Find the line containing "Dramatically Since 2024" in the data below and repeat it, along with all later lines, exactly through the last one.

Data excerpts:

++++

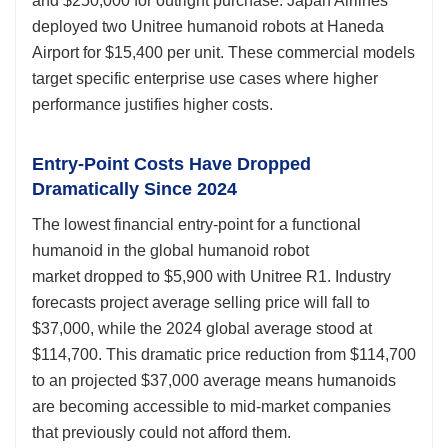
and $250,000 for outright purchase. Japan Airlines
deployed two Unitree humanoid robots at Haneda
Airport for $15,400 per unit. These commercial models
target specific enterprise use cases where higher
performance justifies higher costs.
Entry-Point Costs Have Dropped
Dramatically Since 2024
The lowest financial entry-point for a functional
humanoid in the global humanoid robot
market dropped to $5,900 with Unitree R1. Industry
forecasts project average selling price will fall to
$37,000, while the 2024 global average stood at
$114,700. This dramatic price reduction from $114,700
to an projected $37,000 average means humanoids
are becoming accessible to mid-market companies
that previously could not afford them.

++++

- TASK RESPONSE
Dramatically Since 2024
The lowest financial entry-point for a functional
humanoid in the global humanoid robot
market dropped to $5,900 with Unitree R1. Industry
forecasts project average selling price will fall to
$37,000, while the 2024 global average stood at
$114,700. This dramatic price reduction from $114,700
to an projected $37,000 average means humanoids
are becoming accessible to mid-market companies
that previously could not afford them.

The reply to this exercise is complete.